Start of Exercise data

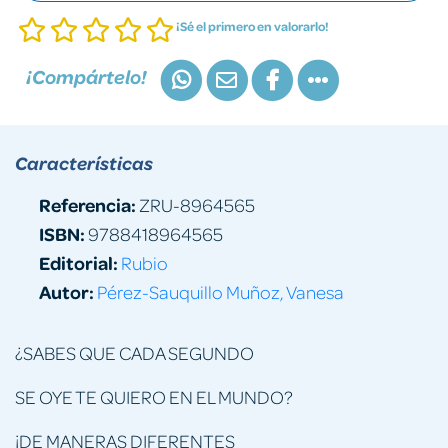
¡Sé el primero en valorarlo!
¡Compártelo!
Características
Referencia:
ZRU-8964565
ISBN:
9788418964565
Editorial:
Rubio
Autor:
Pérez-Sauquillo Muñoz, Vanesa
¿SABES QUE CADA SEGUNDO
SE OYE TE QUIERO EN EL MUNDO?
¡DE MANERAS DIFERENTES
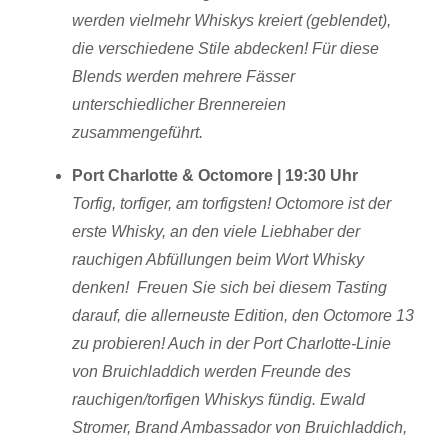
werden vielmehr Whiskys kreiert (geblendet),
die verschiedene Stile abdecken! Für diese
Blends werden mehrere Fässer
unterschiedlicher Brennereien
zusammengeführt.
Port Charlotte & Octomore | 19:30 Uhr
Torfig, torfiger, am torfigsten! Octomore ist der
erste Whisky, an den viele Liebhaber der
rauchigen Abfüllungen beim Wort Whisky
denken! Freuen Sie sich bei diesem Tasting
darauf, die allerneuste Edition, den Octomore 13
zu probieren! Auch in der Port Charlotte-Linie
von Bruichladdich werden Freunde des
rauchigen/torfigen Whiskys fündig. Ewald
Stromer, Brand Ambassador von Bruichladdich,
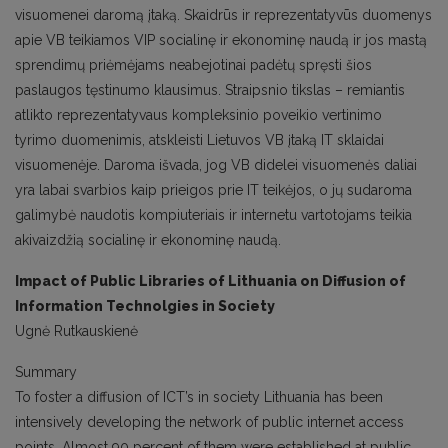
visuomenei daromą įtaką. Skaidrūs ir reprezentatyvūs duomenys
apie VB teikiamos VIP socialinę ir ekonominę naudą ir jos mastą
sprendimų priėmėjams neabejotinai padėtų spręsti šios
paslaugos tęstinumo klausimus. Straipsnio tikslas – remiantis
atlikto reprezentatyvaus kompleksinio poveikio vertinimo
tyrimo duomenimis, atskleisti Lietuvos VB įtaką IT sklaidai
visuomenėje. Daroma išvada, jog VB didelei visuomenės daliai
yra labai svarbios kaip prieigos prie IT teikėjos, o jų sudaroma
galimybė naudotis kompiuteriais ir internetu vartotojams teikia
akivaizdžią socialinę ir ekonominę naudą.
Impact of Public Libraries of Lithuania on Diffusion of
Information Technolgies in Society
Ugnė Rutkauskienė
Summary
To foster a diffusion of ICT’s in society Lithuania has been
intensively developing the network of public internet access
points. Almost 90 percent of them were established at public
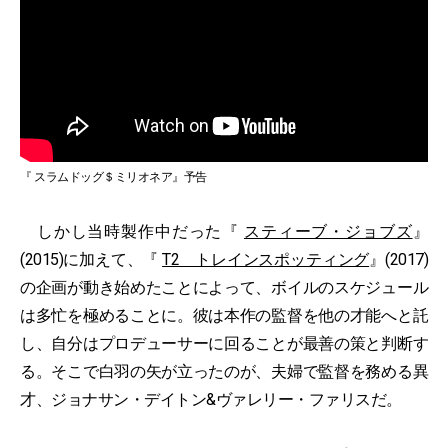
『 スラムドッグ＄ミリオネア』予告
しかし当時製作中だった『
スティーブ・ジョブズ
』
(2015)に加えて、『
T2 トレインスポッティング
』(2017)
の企画が動き始めたことによって、ボイルのスケジュール
は多忙を極めることに。彼は本作の監督を他の才能へと託
し、自分はプロデューサーに回ることが最善の策と判断す
る。そこで白羽の矢が立ったのが、夫婦で監督を務める異
才、ジョナサン・デイトン&ヴァレリー・ファリスだ。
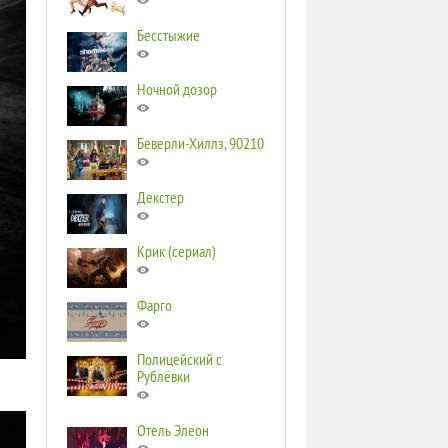
Бесстыжие
Ночной дозор
Беверли-Хиллз, 90210
Декстер
Крик (сериал)
Фарго
Полицейский с
Рублёвки
Отель Элеон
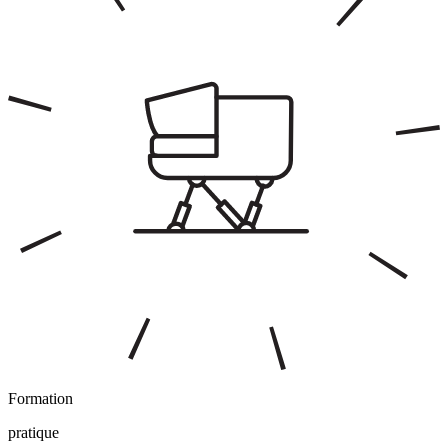
Formation
pratique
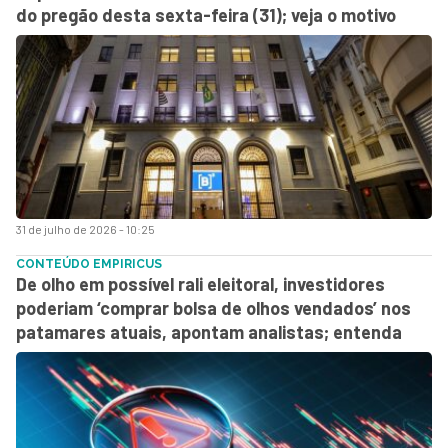
do pregão desta sexta-feira (31); veja o motivo
31 de julho de 2026 - 10:25
CONTEÚDO EMPIRICUS
De olho em possível rali eleitoral, investidores
poderiam ‘comprar bolsa de olhos vendados’ nos
patamares atuais, apontam analistas; entenda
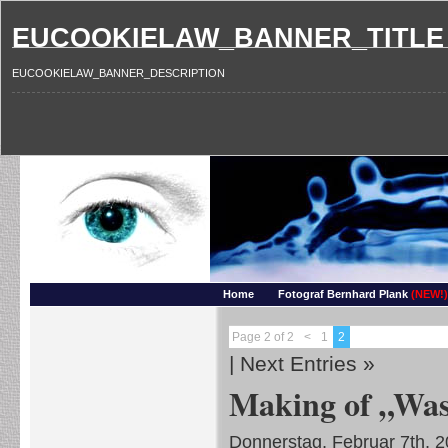
EUCOOKIELAW_BANNER_TITLE
EUCOOKIELAW_BANNER_DESCRIPTION
Photography and more – Ber
Makros, HDRIs, Sonnenuntergaenge, Natur, Landschaften, Wassertropfen, Portraets,
Home
Fotograf Bernhard Plank
(NEW!)
Page 2 of 2
<
1
2
|
Next Entries »
Making of „Was
Donnerstag, Februar 7th, 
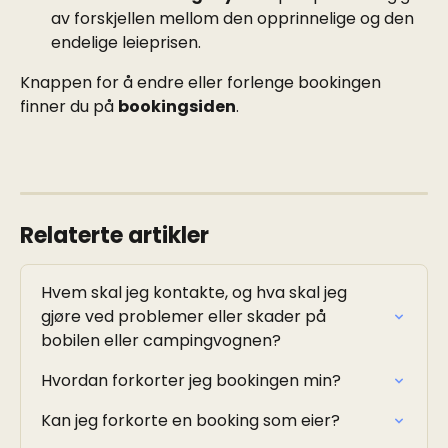
av forskjellen mellom den opprinnelige og den 
endelige leieprisen.
Knappen for å endre eller forlenge bookingen 
finner du på 
bookingsiden
.
Relaterte artikler
Hvem skal jeg kontakte, og hva skal jeg 
gjøre ved problemer eller skader på 
bobilen eller campingvognen?
Hvordan forkorter jeg bookingen min?
Kan jeg forkorte en booking som eier?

End of Exercise data

[How to complete this task]: Copy word for word each line of the data above, from the first through the one containing "Torfig, torfiger, am", and include no pictures.

[Solved problem]:
¡Sé el primero en valorarlo!
¡Compártelo!
Características
Referencia:
ZRU-8964565
ISBN:
9788418964565
Editorial:
Rubio
Autor:
Pérez-Sauquillo Muñoz, Vanesa
¿SABES QUE CADA SEGUNDO
SE OYE TE QUIERO EN EL MUNDO?
¡DE MANERAS DIFERENTES
werden vielmehr Whiskys kreiert (geblendet),
die verschiedene Stile abdecken! Für diese
Blends werden mehrere Fässer
unterschiedlicher Brennereien
zusammengeführt.
Port Charlotte & Octomore | 19:30 Uhr
Torfig, torfiger, am torfigsten! Octomore ist der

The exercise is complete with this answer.